Dopo gli esponenti del Centro Sociale Rivolta di Venezia, è il momento dei due attivisti vicentini del Bocciodromo Teo Molin Fop e Marko Urukalo di visitare il confine turco-siriano, a poche centinaia di metri dalla sanguinosa battaglia di Kobane dove si stanno confrontando le forze del Pyd curdo e quelle dei fondamentalisti dell’Isis. «Il nostro viaggio si colloca all’interno della carovana a forma di staffetta alla quale partecipano i centri sociali del Nord Est, Emilia-Romagna, Marche e di altre regioni – spiega Molin, uno dei leader del Bocciodromo, al sito VicenzaToday -. Il primo obiettivo è innanzitutto praticare cooperazione politica con chi nel Rojava costruisce spazi di autonomia ed autogoverno basati su una cittadinanza aperta che supera le linee di razza, religione e sesso. Questo per noi vuol dire essere Kobane».
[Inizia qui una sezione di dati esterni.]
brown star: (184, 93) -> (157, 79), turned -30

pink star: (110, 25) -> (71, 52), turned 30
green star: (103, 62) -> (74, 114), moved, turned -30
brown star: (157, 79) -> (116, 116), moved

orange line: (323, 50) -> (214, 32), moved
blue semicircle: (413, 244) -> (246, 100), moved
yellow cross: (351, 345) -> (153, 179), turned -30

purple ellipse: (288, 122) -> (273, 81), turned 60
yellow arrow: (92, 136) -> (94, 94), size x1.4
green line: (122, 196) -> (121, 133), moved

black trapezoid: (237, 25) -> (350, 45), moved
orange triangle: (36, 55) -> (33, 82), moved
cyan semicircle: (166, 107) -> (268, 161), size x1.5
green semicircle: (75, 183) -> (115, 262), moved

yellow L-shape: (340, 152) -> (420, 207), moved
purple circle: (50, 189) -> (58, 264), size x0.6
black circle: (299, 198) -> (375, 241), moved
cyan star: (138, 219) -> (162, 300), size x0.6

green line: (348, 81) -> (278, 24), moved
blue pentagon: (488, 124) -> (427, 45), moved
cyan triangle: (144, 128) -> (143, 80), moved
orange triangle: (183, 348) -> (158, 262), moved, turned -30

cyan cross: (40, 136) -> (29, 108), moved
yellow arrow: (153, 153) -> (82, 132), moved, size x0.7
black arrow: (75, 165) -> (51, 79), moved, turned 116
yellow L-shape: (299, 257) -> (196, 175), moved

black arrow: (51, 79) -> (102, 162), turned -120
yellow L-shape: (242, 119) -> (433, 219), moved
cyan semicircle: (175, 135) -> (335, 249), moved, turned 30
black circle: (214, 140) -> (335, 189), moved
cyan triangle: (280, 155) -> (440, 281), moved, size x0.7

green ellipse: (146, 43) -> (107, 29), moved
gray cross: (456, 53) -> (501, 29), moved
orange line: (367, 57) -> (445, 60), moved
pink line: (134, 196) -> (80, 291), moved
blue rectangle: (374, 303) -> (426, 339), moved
«Crediamo che chi resiste a Kobane tiene aperto uno spazio di vita ed un progetto politico per chiunque combatte il fascismo, i fondamentalismi, pratica autonomia e libertà. Vogliamo poi costruire informazione e raccontare quello che sta succedendo su quel territorio, sul corso della guerra tra i combattenti del Ypg e i miliziani dell’Isis e sulla straordinaria esperienza della Rojava – spiegano – Una comunicazione che racconti la verità oltre alla narrazione tossica dei media main stream. A noi che a Vicenza abbiamo attraversato il movimento No Dal Molin e che viviamo la presenza delle servitù militari, la carovana serve per ragionare su cosa vuol dire essere contro la guerra oggi. Significa schierarsi a fianco dei curdi della Rojava che ci stanno dimostrando la possibilità di una terza via, quella che si apre tra coalizioni occidentali e islamisti. Kobane ci insegna che essa si pratica in maniera conflittuale e non difendendo ottusamente un pacifismo disarmato ed inefficace».